Your weekend marching (and non-marching) orders:
- If you have spring bulbs yet unplanted, get them in
the ground now. Clean up the bed afterwards (don't leave
wrappers or other 'bulb trash' on the surface). Spray deer
repellant on top of the soil or squirrels will eat all of
your tulips and crocus bulbs.
- If you haven't fed your cool-season lawn for fall
(that's pretty much anything besides zoysia grass, which
is fed only in spring and summer), do it now. Spread
compost or top of your turf or use corn gluten meal or a
bagged organic lawn fertilizer-no salty chemical food. Get
your lawn off drugs.
- Don't burn your leaves. It's a nasty bad thing to do
(and a waste of a precious garden resource). Go over any
leaves on your lawn with a mulching mower; the pulverized
remains make great lawn food. Shred and save the rest for
use as mulch or compost-making material. (And yes, shred
them you must-and besides, you can store 12 to 20 bags of
leaves in a single bag after shredding them.)
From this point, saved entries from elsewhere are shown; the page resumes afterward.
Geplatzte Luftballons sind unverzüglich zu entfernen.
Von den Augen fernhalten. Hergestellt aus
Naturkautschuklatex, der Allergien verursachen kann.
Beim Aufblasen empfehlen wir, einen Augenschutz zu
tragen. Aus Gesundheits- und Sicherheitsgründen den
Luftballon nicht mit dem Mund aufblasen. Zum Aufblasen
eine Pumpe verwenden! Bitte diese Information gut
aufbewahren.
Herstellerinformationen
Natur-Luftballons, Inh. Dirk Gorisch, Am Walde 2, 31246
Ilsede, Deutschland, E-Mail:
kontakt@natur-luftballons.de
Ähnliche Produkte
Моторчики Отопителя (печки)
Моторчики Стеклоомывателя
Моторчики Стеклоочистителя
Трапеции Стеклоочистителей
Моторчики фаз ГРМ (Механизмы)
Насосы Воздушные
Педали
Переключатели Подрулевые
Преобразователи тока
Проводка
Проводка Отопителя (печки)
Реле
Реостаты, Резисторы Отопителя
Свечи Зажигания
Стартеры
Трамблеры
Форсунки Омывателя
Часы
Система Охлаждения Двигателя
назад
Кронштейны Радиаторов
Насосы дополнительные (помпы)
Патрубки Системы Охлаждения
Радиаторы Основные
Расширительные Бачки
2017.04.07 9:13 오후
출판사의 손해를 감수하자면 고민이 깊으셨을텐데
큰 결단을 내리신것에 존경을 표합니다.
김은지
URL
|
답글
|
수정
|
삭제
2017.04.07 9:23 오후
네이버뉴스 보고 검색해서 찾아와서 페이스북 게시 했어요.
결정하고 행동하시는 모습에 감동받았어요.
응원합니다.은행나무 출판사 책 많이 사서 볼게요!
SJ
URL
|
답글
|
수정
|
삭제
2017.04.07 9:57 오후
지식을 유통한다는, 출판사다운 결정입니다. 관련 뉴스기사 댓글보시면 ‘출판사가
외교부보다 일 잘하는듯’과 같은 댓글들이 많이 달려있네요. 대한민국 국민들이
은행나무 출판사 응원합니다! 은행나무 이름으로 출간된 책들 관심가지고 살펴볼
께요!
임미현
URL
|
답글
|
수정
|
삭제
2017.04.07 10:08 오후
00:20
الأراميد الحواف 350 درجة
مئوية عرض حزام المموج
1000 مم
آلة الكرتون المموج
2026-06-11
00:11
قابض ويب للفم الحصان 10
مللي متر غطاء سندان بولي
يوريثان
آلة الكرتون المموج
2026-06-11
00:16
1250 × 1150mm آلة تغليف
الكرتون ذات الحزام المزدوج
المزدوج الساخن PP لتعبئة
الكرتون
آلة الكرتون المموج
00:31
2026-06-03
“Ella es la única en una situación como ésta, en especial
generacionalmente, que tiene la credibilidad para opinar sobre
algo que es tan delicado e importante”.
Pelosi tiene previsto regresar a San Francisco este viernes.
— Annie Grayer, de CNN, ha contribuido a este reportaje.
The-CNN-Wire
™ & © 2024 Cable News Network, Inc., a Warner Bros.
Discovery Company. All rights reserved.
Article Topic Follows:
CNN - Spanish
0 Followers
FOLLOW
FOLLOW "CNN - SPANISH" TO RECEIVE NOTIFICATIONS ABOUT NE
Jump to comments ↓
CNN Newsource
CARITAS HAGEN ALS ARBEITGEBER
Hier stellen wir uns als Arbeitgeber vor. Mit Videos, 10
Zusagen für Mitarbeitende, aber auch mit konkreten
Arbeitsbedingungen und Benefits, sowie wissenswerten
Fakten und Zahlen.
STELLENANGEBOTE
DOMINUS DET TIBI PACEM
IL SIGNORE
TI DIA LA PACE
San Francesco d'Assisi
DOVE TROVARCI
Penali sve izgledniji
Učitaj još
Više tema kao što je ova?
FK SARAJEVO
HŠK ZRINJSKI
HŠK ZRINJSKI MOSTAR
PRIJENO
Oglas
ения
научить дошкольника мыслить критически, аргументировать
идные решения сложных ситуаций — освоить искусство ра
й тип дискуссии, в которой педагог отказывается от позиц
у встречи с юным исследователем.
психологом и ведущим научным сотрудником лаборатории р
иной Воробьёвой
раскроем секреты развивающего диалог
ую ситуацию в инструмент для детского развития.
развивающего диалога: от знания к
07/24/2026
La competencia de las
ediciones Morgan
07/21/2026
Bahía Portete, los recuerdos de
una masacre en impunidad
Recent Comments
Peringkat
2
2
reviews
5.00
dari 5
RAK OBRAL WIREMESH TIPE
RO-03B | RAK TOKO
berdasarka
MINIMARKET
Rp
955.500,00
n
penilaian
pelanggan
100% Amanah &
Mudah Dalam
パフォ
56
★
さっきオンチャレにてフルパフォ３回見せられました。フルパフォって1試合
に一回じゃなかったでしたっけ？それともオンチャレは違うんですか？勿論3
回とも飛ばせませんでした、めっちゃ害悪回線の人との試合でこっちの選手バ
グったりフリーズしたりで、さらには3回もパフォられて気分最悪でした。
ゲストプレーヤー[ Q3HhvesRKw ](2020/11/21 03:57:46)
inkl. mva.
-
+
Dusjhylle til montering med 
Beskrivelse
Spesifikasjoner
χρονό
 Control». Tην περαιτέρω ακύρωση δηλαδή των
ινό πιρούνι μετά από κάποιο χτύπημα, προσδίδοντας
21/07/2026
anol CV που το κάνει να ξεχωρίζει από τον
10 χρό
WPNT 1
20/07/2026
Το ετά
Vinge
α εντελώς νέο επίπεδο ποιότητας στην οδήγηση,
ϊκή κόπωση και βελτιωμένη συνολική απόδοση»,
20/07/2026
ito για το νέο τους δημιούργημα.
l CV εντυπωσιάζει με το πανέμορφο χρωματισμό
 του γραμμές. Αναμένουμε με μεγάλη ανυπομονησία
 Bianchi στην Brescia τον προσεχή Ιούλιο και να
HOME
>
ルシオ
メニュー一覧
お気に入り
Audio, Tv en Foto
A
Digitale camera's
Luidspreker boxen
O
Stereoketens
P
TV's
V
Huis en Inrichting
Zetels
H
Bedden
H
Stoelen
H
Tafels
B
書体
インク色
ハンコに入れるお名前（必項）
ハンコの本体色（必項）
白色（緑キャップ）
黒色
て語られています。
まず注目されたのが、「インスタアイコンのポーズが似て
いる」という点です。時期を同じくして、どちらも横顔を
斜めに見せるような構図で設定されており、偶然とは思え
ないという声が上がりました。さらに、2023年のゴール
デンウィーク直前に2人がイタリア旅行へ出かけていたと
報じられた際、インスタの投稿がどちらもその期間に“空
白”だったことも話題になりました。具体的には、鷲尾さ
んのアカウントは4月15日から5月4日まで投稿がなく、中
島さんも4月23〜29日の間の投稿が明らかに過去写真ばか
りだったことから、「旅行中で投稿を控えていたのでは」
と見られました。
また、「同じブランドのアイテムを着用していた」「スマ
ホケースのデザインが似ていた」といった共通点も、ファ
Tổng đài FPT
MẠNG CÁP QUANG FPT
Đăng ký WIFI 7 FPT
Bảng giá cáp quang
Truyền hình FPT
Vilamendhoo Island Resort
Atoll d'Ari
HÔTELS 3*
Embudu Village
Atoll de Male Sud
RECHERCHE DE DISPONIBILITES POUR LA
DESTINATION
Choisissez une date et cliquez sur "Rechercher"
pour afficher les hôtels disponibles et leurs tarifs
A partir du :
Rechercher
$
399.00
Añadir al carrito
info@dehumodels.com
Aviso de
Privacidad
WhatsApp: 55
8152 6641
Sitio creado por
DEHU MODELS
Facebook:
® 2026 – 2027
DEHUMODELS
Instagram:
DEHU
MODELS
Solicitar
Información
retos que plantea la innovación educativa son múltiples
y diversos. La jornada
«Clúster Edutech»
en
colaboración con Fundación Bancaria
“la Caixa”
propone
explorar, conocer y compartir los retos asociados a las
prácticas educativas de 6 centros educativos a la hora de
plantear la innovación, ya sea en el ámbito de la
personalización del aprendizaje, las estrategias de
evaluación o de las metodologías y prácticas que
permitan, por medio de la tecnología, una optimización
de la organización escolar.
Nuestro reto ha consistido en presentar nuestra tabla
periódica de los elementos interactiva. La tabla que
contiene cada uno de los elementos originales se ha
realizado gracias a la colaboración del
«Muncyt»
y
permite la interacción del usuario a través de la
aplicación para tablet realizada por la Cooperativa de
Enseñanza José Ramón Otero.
- Plant new trees and shrubs now. (See correct planting
- But do not prune anything. Your outdoor plants are
going dormant, sending all their energy down to their root
systems. Pruning now signals them to break dormancy and
begin growing again, using up the precious energy they
need to survive winter. I repeat: Pruning now will
dramatically increase a plant's chance of being injured or
killed over winter. If you have big plants that really
need a trim, do it after the New Year, when they're fully
Is it too late to do outdoor work?
Myrta in Rockville has big plans and a lot of questions. She writes, "We scheduled a landscaping company to do a pesticide application and add topsoil to the lawn; Verti- seed to get some new grass in the lawn; plant new trees, shrubs, and perennials; and clean and mulch our garden beds. But is it too late for this kind of work (especially the seeding)? I think I know what your response will be, but want to make sure."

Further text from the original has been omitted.